[The data]:
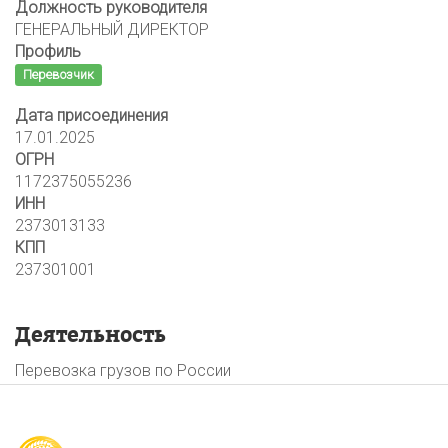
Должность руководителя
ГЕНЕРАЛЬНЫЙ ДИРЕКТОР
Профиль
Перевозчик
Дата присоединения
17.01.2025
ОГРН
1172375055236
ИНН
2373013133
КПП
237301001
Деятельность
Перевозка грузов по России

[Your instructions]: Without including any pictures, please restate all the records exactly.

[Your response]:
Должность руководителя
ГЕНЕРАЛЬНЫЙ ДИРЕКТОР
Профиль
Перевозчик
Дата присоединения
17.01.2025
ОГРН
1172375055236
ИНН
2373013133
КПП
237301001
Деятельность
Перевозка грузов по России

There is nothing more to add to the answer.